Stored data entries

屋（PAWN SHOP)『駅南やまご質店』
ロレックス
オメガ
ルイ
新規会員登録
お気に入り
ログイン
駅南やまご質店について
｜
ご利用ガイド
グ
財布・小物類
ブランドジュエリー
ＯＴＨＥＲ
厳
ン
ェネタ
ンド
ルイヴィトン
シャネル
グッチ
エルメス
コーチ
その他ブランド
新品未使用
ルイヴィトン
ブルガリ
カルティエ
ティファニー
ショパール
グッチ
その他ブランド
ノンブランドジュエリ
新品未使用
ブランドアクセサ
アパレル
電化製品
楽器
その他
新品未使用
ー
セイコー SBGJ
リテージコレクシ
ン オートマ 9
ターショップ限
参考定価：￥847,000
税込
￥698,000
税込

Work task: Write the records out again. Keep every line exactly as it is.

Solution:
屋（PAWN SHOP)『駅南やまご質店』
ロレックス
オメガ
ルイ
新規会員登録
お気に入り
ログイン
駅南やまご質店について
｜
ご利用ガイド
グ
財布・小物類
ブランドジュエリー
ＯＴＨＥＲ
厳
ン
ェネタ
ンド
ルイヴィトン
シャネル
グッチ
エルメス
コーチ
その他ブランド
新品未使用
ルイヴィトン
ブルガリ
カルティエ
ティファニー
ショパール
グッチ
その他ブランド
ノンブランドジュエリ
新品未使用
ブランドアクセサ
アパレル
電化製品
楽器
その他
新品未使用
ー
セイコー SBGJ
リテージコレクシ
ン オートマ 9
ターショップ限
参考定価：￥847,000
税込
￥698,000
税込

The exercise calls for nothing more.